**Task item:**
From the entries, copy each line that includes "Gillis".

**Data extract:**
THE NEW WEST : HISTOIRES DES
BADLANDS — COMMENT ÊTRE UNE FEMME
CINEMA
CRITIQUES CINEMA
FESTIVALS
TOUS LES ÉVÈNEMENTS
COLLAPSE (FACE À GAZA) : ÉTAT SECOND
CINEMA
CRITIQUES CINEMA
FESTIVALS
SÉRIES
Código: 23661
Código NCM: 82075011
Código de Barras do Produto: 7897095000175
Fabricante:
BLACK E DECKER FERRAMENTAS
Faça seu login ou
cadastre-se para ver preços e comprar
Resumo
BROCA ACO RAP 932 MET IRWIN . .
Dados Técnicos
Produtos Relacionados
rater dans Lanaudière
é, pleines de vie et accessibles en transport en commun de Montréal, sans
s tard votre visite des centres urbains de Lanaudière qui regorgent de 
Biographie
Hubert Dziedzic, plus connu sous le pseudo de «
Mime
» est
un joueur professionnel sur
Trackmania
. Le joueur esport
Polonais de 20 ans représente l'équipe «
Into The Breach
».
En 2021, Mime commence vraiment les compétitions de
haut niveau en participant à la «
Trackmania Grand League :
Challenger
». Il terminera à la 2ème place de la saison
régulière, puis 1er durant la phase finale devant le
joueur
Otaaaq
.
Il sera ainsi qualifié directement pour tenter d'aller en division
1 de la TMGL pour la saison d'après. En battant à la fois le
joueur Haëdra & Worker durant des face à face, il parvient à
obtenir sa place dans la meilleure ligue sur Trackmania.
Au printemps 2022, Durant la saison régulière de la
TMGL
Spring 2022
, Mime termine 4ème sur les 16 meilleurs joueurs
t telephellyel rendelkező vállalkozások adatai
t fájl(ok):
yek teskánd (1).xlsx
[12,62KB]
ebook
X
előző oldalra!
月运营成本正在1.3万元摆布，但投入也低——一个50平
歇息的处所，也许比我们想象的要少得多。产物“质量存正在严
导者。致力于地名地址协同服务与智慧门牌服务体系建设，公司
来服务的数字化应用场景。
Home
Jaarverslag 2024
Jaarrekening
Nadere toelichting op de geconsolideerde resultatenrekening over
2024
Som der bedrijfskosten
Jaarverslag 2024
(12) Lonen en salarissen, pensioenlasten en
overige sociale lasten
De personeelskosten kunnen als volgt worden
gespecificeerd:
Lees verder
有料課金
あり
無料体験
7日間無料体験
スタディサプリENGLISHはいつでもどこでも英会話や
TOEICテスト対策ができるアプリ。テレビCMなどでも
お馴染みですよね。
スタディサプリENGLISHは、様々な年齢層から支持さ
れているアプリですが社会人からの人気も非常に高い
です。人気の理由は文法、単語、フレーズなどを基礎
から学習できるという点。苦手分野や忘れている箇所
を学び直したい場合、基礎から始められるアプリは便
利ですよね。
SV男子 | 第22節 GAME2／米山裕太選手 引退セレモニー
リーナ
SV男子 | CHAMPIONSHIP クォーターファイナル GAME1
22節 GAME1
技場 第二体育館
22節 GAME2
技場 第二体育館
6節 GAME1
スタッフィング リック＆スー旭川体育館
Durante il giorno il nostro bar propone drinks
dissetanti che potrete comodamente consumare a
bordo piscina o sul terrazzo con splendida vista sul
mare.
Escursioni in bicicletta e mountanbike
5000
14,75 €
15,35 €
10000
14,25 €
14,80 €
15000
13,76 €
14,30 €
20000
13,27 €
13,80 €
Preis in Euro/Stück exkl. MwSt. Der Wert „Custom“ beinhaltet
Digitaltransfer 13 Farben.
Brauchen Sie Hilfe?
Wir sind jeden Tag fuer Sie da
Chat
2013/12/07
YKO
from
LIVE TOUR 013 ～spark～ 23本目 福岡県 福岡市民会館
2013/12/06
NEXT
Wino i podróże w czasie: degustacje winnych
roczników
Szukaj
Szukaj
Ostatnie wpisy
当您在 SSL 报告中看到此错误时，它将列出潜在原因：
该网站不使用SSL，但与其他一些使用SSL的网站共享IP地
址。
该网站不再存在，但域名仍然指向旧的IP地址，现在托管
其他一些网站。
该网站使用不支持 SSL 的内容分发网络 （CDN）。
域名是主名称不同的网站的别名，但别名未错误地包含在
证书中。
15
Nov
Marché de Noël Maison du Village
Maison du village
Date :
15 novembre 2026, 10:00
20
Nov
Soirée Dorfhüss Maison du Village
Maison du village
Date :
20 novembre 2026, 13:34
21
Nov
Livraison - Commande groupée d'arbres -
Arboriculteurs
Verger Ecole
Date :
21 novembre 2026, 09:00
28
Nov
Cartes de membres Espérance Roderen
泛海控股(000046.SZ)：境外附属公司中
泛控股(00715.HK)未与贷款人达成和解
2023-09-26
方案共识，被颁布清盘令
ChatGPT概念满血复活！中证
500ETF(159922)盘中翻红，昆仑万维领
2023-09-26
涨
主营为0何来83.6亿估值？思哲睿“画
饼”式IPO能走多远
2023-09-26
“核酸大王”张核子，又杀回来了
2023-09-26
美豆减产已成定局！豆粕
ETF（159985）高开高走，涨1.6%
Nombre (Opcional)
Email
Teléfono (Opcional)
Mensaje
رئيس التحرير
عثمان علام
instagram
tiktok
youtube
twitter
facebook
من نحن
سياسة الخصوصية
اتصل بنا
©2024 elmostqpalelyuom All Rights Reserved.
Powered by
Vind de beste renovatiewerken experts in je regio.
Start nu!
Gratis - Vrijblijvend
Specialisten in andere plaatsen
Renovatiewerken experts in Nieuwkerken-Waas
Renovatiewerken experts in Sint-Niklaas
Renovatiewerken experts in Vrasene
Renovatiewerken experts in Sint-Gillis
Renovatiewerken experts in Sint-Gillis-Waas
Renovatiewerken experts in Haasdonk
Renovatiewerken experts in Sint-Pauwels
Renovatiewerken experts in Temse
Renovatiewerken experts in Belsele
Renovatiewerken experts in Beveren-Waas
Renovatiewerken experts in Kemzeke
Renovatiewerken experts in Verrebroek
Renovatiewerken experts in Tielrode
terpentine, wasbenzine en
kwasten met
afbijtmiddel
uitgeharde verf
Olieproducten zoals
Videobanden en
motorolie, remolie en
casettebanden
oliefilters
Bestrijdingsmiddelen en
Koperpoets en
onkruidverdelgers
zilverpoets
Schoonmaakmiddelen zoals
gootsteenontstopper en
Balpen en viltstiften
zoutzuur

**Exercise solution:**
Renovatiewerken experts in Sint-Gillis
Renovatiewerken experts in Sint-Gillis-Waas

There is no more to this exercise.